Personal information
- Born: 31 October 1905 Durban, Colony of Natal, South Africa
- Died: April 1972 (aged 66)
- Height: 185 cm (6 ft 1 in)
- Weight: 73 kg (161 lb)

Sport
- Sport: Athletics
- Events: 110 m hurdles, decathlon
- Club: University of Cambridge AC Achilles Club

Achievements and titles
- Personal best: 110 mH – 14.6 (1928)

= George Weightman-Smith =

George Collinson Weightman-Smith (31 October 1905 – April 1972) was a South African athlete who competed at the 1928 Summer Olympics.

== Career ==
Weightman-Smith studied at Selwyn College, Cambridge.

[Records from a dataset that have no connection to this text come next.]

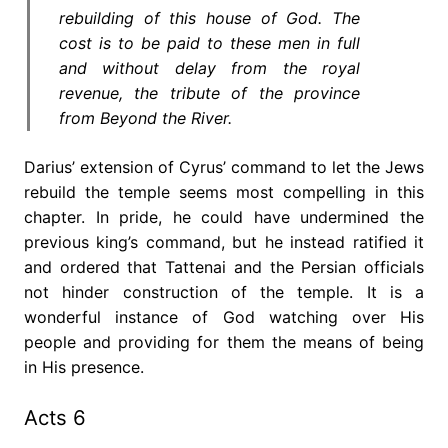
rebuilding of this house of God. The
cost is to be paid to these men in full
and without delay from the royal
revenue, the tribute of the province
from Beyond the River.
Darius’ extension of Cyrus’ command to let the Jews
rebuild the temple seems most compelling in this
chapter. In pride, he could have undermined the
previous king’s command, but he instead ratified it
and ordered that Tattenai and the Persian officials
not hinder construction of the temple. It is a
wonderful instance of God watching over His
people and providing for them the means of being
in His presence.
Acts 6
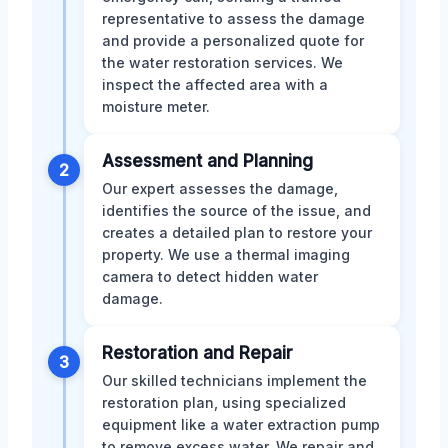
representative to assess the damage
and provide a personalized quote for
the water restoration services. We
inspect the affected area with a
moisture meter.
Assessment and Planning
2
Our expert assesses the damage,
identifies the source of the issue, and
creates a detailed plan to restore your
property. We use a thermal imaging
camera to detect hidden water
damage.
Restoration and Repair
3
Our skilled technicians implement the
restoration plan, using specialized
equipment like a water extraction pump
to remove excess water. We repair and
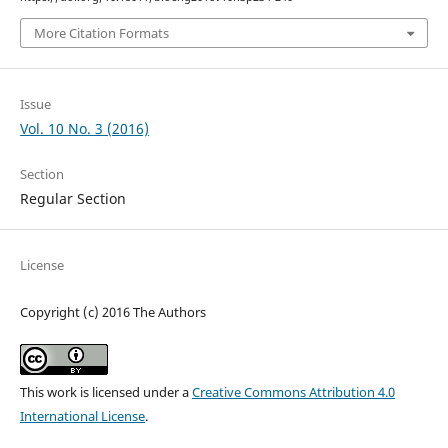
More Citation Formats
Issue
Vol. 10 No. 3 (2016)
Section
Regular Section
License
Copyright (c) 2016 The Authors
This work is licensed under a
Creative Commons Attribution 4.0
International License
.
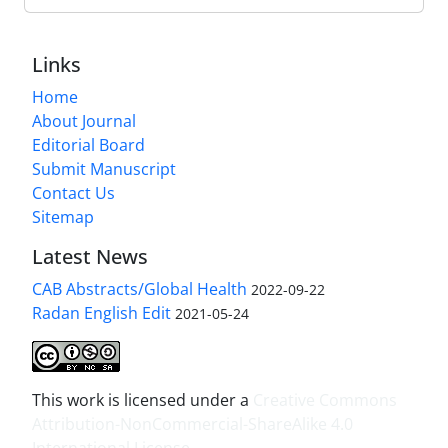
Links
Home
About Journal
Editorial Board
Submit Manuscript
Contact Us
Sitemap
Latest News
CAB Abstracts/Global Health
2022-09-22
Radan English Edit
2021-05-24
This work is licensed under a
Creative Commons
Attribution-NonCommercial-ShareAlike 4.0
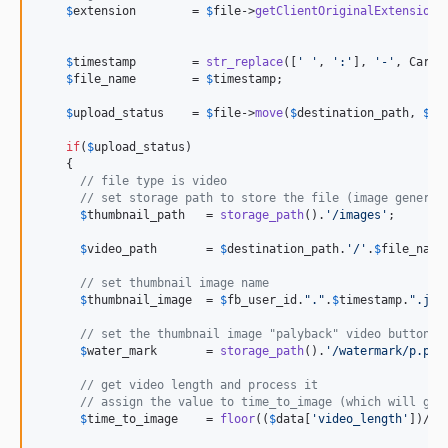
$
extension
        = 
$
file
->
getClientOriginalExtension
()
$
timestamp
        = 
str_replace
([
'
'
, 
'
:
'
], 
'
-
'
, Carbo
$
file_name
        = 
$
timestamp
;

$
upload_status
    = 
$
file
->
move
(
$
destination_path
, 
$
fi
if
(
$
upload_status
)

    {

// file type is video
// set storage path to store the file (image generat
$
thumbnail_path
   = 
storage_path
().
'
/images
'
;

$
video_path
       = 
$
destination_path
.
'
/
'
.
$
file_name
;
// set thumbnail image name
$
thumbnail_image
  = 
$
fb_user_id
.
"
.
"
.
$
timestamp
.
"
.jpg
// set the thumbnail image "palyback" video button
$
water_mark
       = 
storage_path
().
'
/watermark/p.png
// get video length and process it
// assign the value to time_to_image (which will get
$
time_to_image
    = 
floor
((
$
data
[
'
video_length
'
])/
2
);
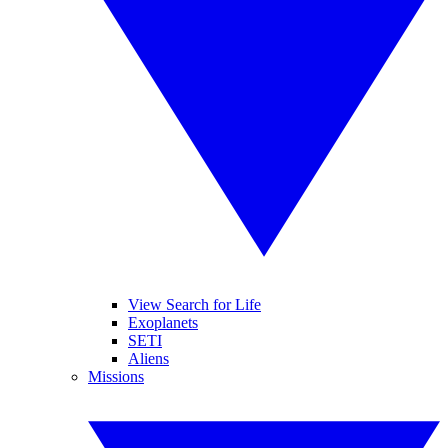
View Search for Life
Exoplanets
SETI
Aliens
Missions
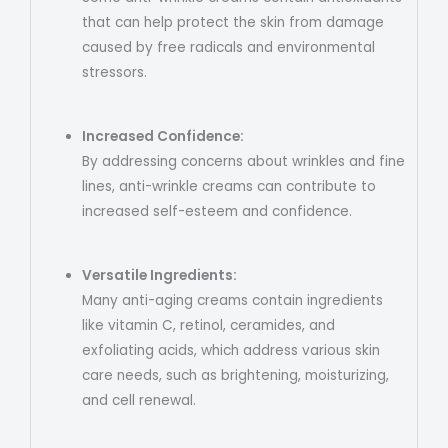
that can help protect the skin from damage
caused by free radicals and environmental
stressors.
Increased Confidence:
By addressing concerns about wrinkles and fine
lines, anti-wrinkle creams can contribute to
increased self-esteem and confidence.
Versatile Ingredients:
Many anti-aging creams contain ingredients
like vitamin C, retinol, ceramides, and
exfoliating acids, which address various skin
care needs, such as brightening, moisturizing,
and cell renewal.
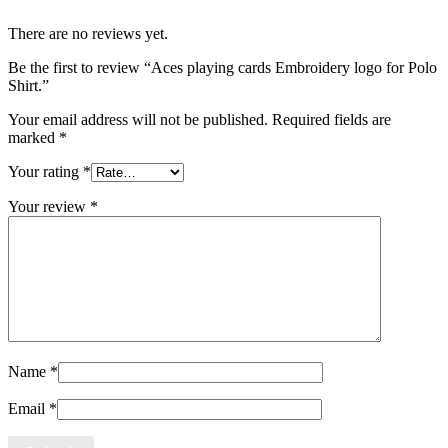
There are no reviews yet.
Be the first to review “Aces playing cards Embroidery logo for Polo
Shirt.”
Your email address will not be published.
Required fields are
marked
*
Your rating
*
Your review
*
Name
*
Email
*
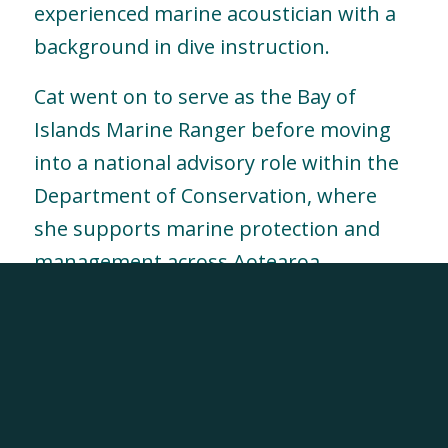
experienced marine acoustician with a
background in dive instruction.
Cat went on to serve as the Bay of
Islands Marine Ranger before moving
into a national advisory role within the
Department of Conservation, where
she supports marine protection and
management across Aotearoa.
At TriOceans, Cat brings deep scientific
expertise, operational experience and
strategic oversight to research
programmes and education initiatives,
helping connect field science with real-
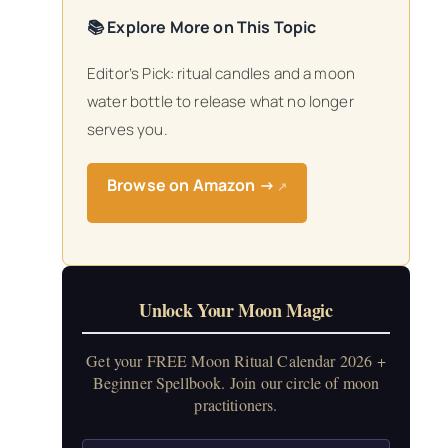
📚 Explore More on This Topic
Editor’s Pick: ritual candles and a moon
water bottle to release what no longer
serves you.
Browse on Amazon →
↗
Unlock Your Moon Magic
Get your FREE Moon Ritual Calendar 2026 +
Beginner Spellbook. Join our circle of moon
practitioners.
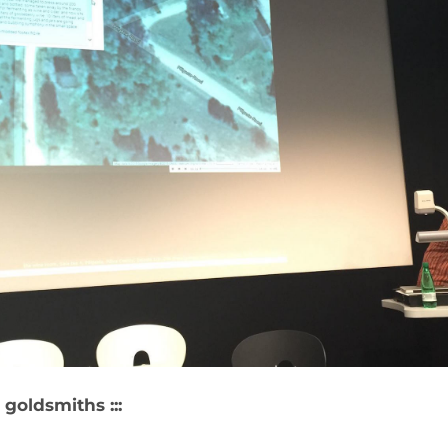
R
 goldsmiths :::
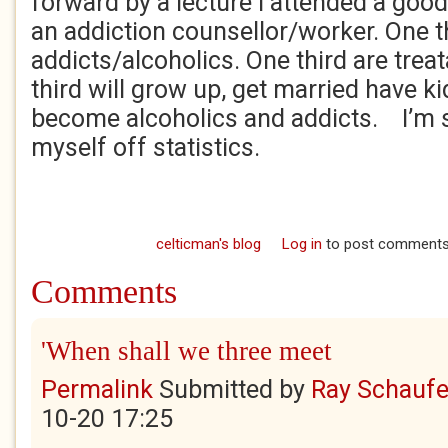
forward by a lecture I attended a goo
an addiction counsellor/worker. One th
addicts/alcoholics. One third are trea
third will grow up, get married have 
become alcoholics and addicts. I’m 
myself off statistics.
celticman's blog
Log in
to post comment
Comments
'When shall we three meet
Permalink
Submitted by
Ray Schaufe
10-20 17:25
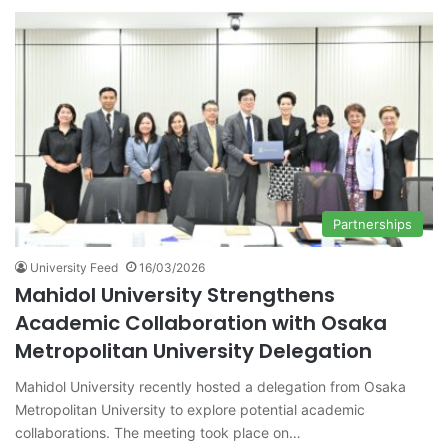
Partnerships
University Feed
16/03/2026
Mahidol University Strengthens
Academic Collaboration with Osaka
Metropolitan University Delegation
Mahidol University recently hosted a delegation from Osaka
Metropolitan University to explore potential academic
collaborations. The meeting took place on…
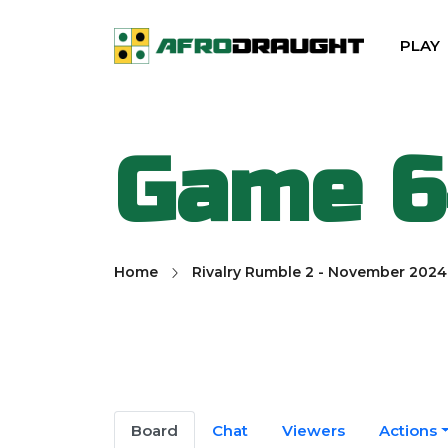
PLAY
Game 
Home
Rivalry Rumble 2 - November 2024
Board
Chat
Viewers
Actions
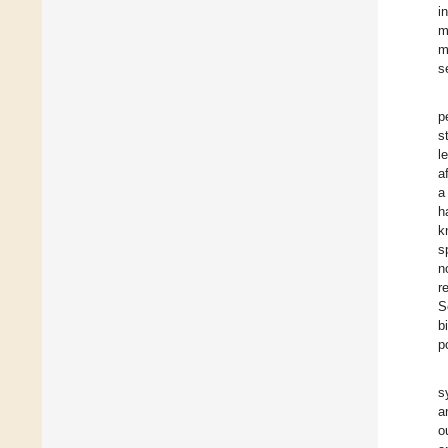
i
m
m
s
p
s
l
a
a
h
k
s
n
r
S
b
p
s
a
o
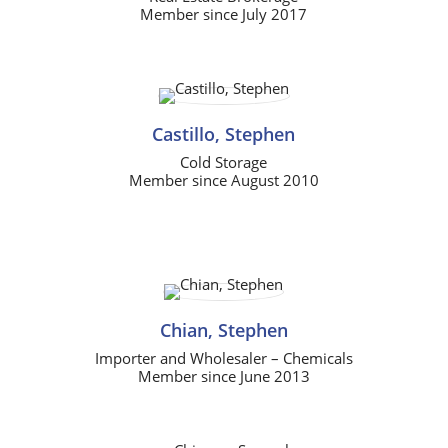
Member since July 2017
Castillo, Stephen
Cold Storage
Member since August 2010
Chian, Stephen
Importer and Wholesaler – Chemicals
Member since June 2013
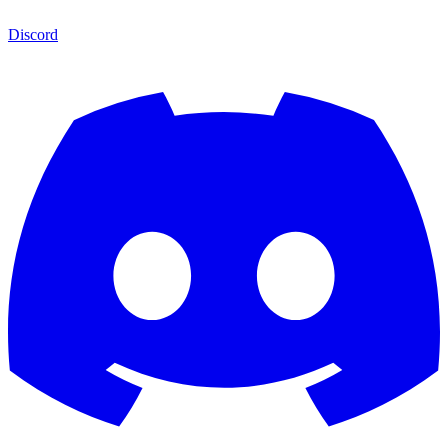
Discord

Weightman-Smith finished second behind Frederick Gaby in the 120 yards hurdles event at the British 1926 AAA Championships and repeated the feat the following year after finishing second behind Gaby again at the 1927 AAA Championships.

He finished second yet again, this time behind Stanley Lay in the javelin event at the 1928 AAA Championships. Shortly afterwards he represented South Africa at the 1928 Olympic Games in Amsterdam, Netherlands, where he finished 21st in the javelin throw and fifth in the 110 m hurdles, behind the teammate Sid Atkinson who won gold; he failed to complete his decathlon program.